Tollera siccità moderata grazie all’apparato radicale fine ma esteso.
Non sopporta gelate: è una specie eminentemente estiva.
Esposizione
Richiede pieno sole per garantire un buon accestimento e una maturazione uniforme.
Ombreggiamenti prolungati riducono sensibilmente la produzione.
Terreno
Si adatta a molti tipi di suolo, anche poveri o compatti.
Preferisce terreni ben drenati e friabili.
pH ottimale: 5,5–7,5.
È noto per la sua capacità di crescere in terreni marginali dove altre graminacee falliscono.
Irrigazione
Moderata richiesta idrica.
Necessita di umidità adeguata nelle prime fasi (germinazione e accestimento).
In seguito tollera stress idrici brevi grazie alla crescita rapida.
Evitare ristagni che danneggiano le radici e aumentano il rischio di malattie.
Temperatura
Germinazione: 15–20 °C.
Crescita ottimale: 20–27 °C.
Temperature inferiori a 10 °C rallentano drasticamente lo sviluppo.
Sensibile alle gelate anche leggere.
Concimazione
Richiede fertilizzazione moderata.
L’azoto favorisce l’accestimento, ma un eccesso può aumentare l’allettamento.
Fosforo utile per radicazione e uniformità della spiga.
Potassio importante per la resistenza allo stress idrico.
Beneficia di fertilizzazioni organiche leggere.
Cure colturali
Controllo delle malerbe importante nelle prime settimane quando la pianta è ancora molto fine e debole.
Rotazioni colturali consigliate per limitare malattie fungine come Fusarium o Helminthosporium.
Evitare sovrairrigazione o suoli compattati che compromettono la crescita.
Sensibile all’allettamento se fertilizzato eccessivamente con azoto.
Raccolta
La maturazione è rapida e relativamente uniforme.
Raccolta quando le pannocchie sono secche e i semi assumono colore uniforme.
Molto sensibile alla perdita di semi a causa della dimensione estremamente piccola.
La raccolta meccanica richiede impostazioni precise per evitare perdite significative.
Moltiplicazione
Si effettua esclusivamente tramite seme.
Semina in pieno campo in primavera-estate a seconda delle temperature.
Semente fine: la semina richiede distribuzione uniforme e spesso miscela con sabbia o terriccio per facilitare l’omogeneità.
Valori nutrizionali indicativi per 100 g (teff crudo)
Energia: ~350–370 kcal
Acqua: ~8–10 g
Proteine: ~12–13 g
Carboidrati totali: ~70–73 g
Amidi: quota principale
Fibre alimentari: ~7–9 g
Zuccheri: ~1–2 g
Grassi totali: ~2–3 g
Prima occorrenza acronimi lipidici: SFA (saturated fatty acids, potenzialmente sfavorevoli se elevati), MUFA (monounsaturated fatty acids, associati a profili cardiometabolici migliori), PUFA (polyunsaturated fatty acids, rilevanti per equilibrio infiammatorio e salute cardiovascolare).
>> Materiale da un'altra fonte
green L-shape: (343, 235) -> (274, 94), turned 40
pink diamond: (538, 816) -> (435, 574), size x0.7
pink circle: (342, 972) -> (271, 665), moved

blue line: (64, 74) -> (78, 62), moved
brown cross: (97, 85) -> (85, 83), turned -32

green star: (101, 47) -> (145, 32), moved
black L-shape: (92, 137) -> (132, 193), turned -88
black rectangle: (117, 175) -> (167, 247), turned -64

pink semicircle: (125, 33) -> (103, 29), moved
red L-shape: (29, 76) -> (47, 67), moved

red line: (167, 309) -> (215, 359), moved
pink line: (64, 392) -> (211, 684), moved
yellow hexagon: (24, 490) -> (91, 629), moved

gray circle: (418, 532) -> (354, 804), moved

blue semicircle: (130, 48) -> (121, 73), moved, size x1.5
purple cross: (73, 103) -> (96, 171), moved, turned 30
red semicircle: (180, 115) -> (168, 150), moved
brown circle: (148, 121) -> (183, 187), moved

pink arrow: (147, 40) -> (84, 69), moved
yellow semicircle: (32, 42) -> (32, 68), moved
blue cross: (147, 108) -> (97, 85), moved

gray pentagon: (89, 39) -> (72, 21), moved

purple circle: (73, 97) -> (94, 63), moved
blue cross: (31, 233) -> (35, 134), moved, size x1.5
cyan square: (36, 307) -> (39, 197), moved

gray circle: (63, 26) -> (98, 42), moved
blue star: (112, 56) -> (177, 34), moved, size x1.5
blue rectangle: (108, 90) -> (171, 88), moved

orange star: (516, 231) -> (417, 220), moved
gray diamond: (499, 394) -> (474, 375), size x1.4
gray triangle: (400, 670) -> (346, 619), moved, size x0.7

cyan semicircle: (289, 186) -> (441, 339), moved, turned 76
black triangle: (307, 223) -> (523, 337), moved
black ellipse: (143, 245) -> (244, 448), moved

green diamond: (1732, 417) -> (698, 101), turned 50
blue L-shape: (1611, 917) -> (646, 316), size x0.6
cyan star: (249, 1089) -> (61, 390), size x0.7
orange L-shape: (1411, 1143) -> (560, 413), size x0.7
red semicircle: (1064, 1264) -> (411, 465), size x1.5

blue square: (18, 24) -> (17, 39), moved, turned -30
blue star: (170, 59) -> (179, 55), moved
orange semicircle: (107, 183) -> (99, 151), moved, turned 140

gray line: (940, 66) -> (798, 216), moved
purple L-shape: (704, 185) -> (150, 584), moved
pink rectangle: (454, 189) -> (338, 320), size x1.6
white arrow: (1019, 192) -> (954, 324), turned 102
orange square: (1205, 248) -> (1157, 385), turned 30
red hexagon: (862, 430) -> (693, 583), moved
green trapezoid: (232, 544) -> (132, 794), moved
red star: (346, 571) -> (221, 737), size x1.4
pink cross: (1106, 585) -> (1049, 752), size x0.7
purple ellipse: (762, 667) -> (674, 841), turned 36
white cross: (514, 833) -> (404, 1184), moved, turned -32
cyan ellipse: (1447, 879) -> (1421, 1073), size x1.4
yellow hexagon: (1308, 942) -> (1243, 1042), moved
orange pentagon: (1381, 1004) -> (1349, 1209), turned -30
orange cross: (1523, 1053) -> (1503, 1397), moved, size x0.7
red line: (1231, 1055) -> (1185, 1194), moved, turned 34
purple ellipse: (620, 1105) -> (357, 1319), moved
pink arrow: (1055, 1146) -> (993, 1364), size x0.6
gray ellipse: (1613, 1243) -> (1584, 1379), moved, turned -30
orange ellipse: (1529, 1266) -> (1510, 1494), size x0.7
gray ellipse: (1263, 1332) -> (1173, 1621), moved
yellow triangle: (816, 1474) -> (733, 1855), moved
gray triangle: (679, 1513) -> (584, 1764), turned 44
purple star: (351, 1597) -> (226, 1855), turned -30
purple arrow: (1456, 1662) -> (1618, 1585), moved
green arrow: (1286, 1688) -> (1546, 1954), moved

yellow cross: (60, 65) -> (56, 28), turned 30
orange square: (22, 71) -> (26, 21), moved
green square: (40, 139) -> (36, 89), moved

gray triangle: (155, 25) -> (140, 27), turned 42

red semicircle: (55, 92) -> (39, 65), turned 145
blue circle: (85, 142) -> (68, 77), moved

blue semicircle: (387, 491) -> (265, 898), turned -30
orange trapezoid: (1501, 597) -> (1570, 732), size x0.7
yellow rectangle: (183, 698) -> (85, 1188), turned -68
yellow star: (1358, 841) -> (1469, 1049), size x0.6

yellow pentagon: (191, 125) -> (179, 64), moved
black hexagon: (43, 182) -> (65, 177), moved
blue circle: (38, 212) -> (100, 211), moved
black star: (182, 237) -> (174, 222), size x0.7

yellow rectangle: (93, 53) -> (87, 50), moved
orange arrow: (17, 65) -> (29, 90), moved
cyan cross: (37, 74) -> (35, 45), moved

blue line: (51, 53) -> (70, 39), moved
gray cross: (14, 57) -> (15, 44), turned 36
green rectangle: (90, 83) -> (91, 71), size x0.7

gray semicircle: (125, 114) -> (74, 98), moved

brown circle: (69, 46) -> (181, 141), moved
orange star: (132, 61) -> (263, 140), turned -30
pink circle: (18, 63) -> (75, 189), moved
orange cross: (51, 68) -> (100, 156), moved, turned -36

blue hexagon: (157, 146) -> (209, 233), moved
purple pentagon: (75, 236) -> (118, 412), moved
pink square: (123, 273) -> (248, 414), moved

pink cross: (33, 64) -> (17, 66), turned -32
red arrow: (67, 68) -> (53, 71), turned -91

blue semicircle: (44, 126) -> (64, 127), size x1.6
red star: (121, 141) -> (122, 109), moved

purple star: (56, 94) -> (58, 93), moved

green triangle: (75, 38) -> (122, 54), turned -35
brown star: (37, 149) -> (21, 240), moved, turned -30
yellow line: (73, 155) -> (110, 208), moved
Nei riferimenti successivi gli acronimi appariranno senza grassetto.
SFA: ~0,5 g
MUFA: ~0,6–0,7 g
PUFA: ~1,1–1,4 g
Minerali
Ferro: ~5–7 mg
Calcio: ~150–180 mg
Magnesio: ~180–190 mg
Zinco: ~3 mg
Potassio: ~400–450 mg
Vitamine: tracce di vitamine del gruppo B (tiamina, riboflavina, niacina)
Principali sostanze contenute
Carboidrati complessi (amidi)
Fibre alimentari solubili e insolubili
Proteine con discreto profilo aminoacidico (lisina più elevata rispetto ad altri cereali)
Minerali: ferro biodisponibile, calcio, magnesio, zinco
Composti fenolici e antiossidanti (in particolare nelle varietà scure)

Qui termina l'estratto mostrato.